Die Drachenflotte (German Edition)
immer wieder zu Rebecca, obwohl er versuchte, sich dagegen zu wehren. Ihr Zorn hatte ihn stärker erschüttert, als er für möglich gehalten hätte, nicht zuletzt weil er berechtigt war. Gaille wäre niemals auf diese Weise explodiert, sie hätte ihm wenigstens Gelegenheit zu einer Erklärung gegeben. Aber Gaille war von Natur aus ein versöhnlicher Mensch gewesen und hatte von anderen immer nur das Beste glauben wollen. Rebecca hingegen … Er lachte leicht beschämt. Aber es gab auch Ähnlichkeiten zwischen den beiden Frauen. Ihre Vitalität und Intelligenz, die Lebhaftigkeit, wenn sie über Dinge sprachen, die sie stark bewegten. Eine seiner liebsten Erinnerungen an Gaille galt einem Abend in Alexandria, als sie ihm Fotografien eines antiken Wandgemäldes zeigte, das sie mit viel Mühe wieder zum Leben erweckt hatte. Ihr leidenschaftlich glühendes Gesicht beim Erzählen hatte ihn bezaubert.
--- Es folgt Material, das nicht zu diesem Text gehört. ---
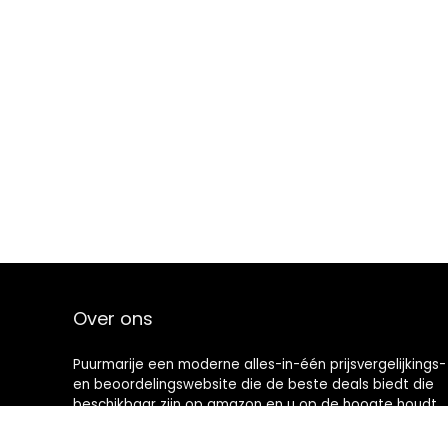
Over ons
Puurmarije een moderne alles-in-één prijsvergelijkings-
en beoordelingswebsite die de beste deals biedt die
beschikbaar zijn op amazon en u op de hoogte houdt
via de laatst toegevoegde blogs. Alle afbeeldingen
zijn auteursrechtelijk beschermd door hun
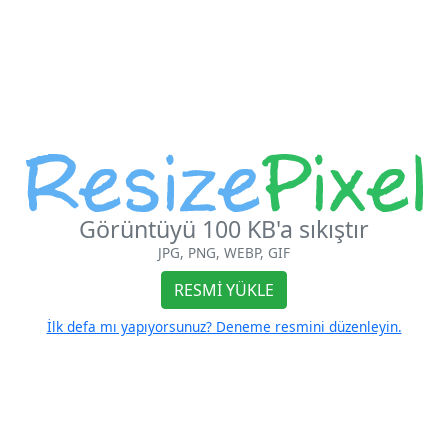
Görüntüyü 100 KB'a sıkıştır
JPG, PNG, WEBP, GIF
RESMI YÜKLE
İlk defa mı yapıyorsunuz? Deneme resmini düzenleyin.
Rebecca glühte ähnlich, wenn sie über das Verhalten der Tiere sprach. Und sie waren beide kreativ, wissenschaftlich interessiert, loyal und mutig. Bereit, für die Menschen, die sie liebten, alles zu wagen. Und sie sahen beide so verdammt gut aus.
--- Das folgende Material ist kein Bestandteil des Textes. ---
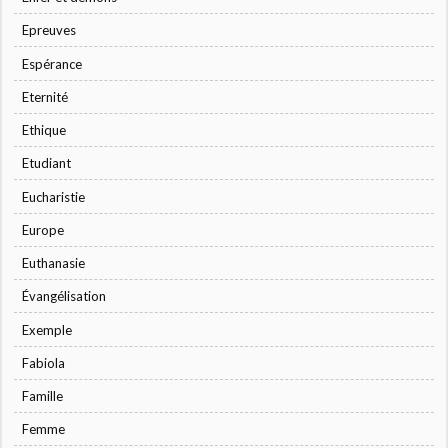
Epreuves
Espérance
Eternité
Ethique
Etudiant
Eucharistie
Europe
Euthanasie
Évangélisation
Exemple
Fabiola
Famille
Femme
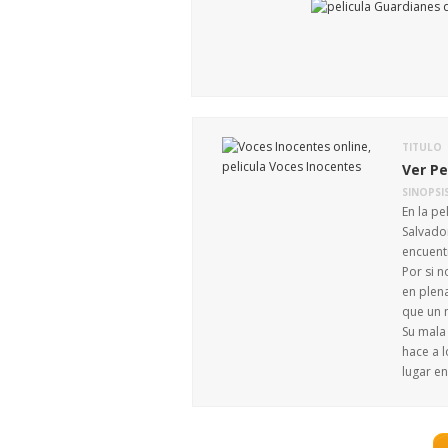
TITULO
Ver Pe
SINOPSI
En la p
Salvado
encuentr
Por si n
en plen
que un 
Su mala 
hace a 
lugar en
Es störte ihn, dass er auf diese Weise über Gaille und Rebecca nachdachte. Vergleiche anstellte. Gaille war seine große Liebe gewesen, und ihr Tod seine Schuld. Natürlich nicht allein oder auch nur größtenteils seine Schuld, nein. Der wahrhaft Schuldige war Michail Nergadse, der sie, völlig wehrlos, aus vielleicht fünfzig Zentimetern Abstand in die Stirn geschossen hatte. Aber wäre Knox mutiger, schneller oder klüger gewesen, wäre Michail vielleicht weder auf den Gedanken gekommen, noch hätte er die Gelegenheit gefunden, sie zu ermorden. Und deshalb hatte sie von ihm Besseres verdient als dies hier. Sie verdiente die Treue, die sie ihm entgegengebracht hätte, nicht diese Halbherzigkeit, die ihm erlaubte, sich Hals über Kopf in Rebecca zu vergaffen, diese Schwäche, die ihm erlaubt hatte, sich an jenem Wochenende in Howe in Emilia Kirkpatricks Umarmung zu stürzen, nur weil er sich selbst leidgetan hatte.
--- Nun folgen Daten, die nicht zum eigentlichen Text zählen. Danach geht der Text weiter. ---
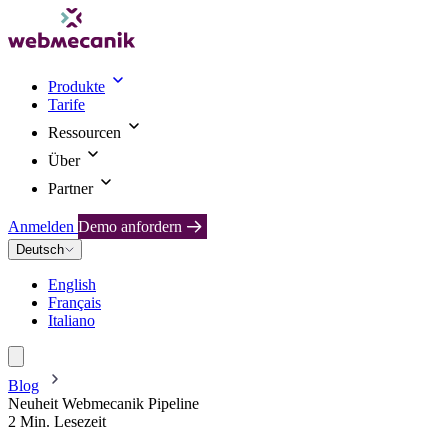
Produkte
Tarife
Ressourcen
Über
Partner
Anmelden
Demo anfordern
Deutsch
English
Français
Italiano
Blog
Neuheit Webmecanik Pipeline
2 Min. Lesezeit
Er schüttelte den Kopf bei der Erinnerung. Emilia war so etwas wie eine Naturgewalt gewesen und so ziemlich die unsentimentalste Frau, die er kannte. Keine Verpflichtungen, das war ihr so wichtig gewesen, dass sie sich auf ziemlich plumpe Art und Weise gleich mehrmals vergewissert hatte, dass er an dem Bergungsprojekt in Eden nicht beteiligt sein würde. Und als das Projekt infolge des Putschs auf Madagaskar ein Jahr verschoben werden musste, sodass Knox nun doch teilnehmen konnte, war sie vollkommen ausgerastet, vor lauter Angst zweifellos, er wolle noch etwas von ihr. Im Rückblick war das natürlich verständlich, denn Rebecca zufolge war sie inzwischen nicht nur mit Pierre zusammen gewesen, sondern auch Mutter seines Kindes.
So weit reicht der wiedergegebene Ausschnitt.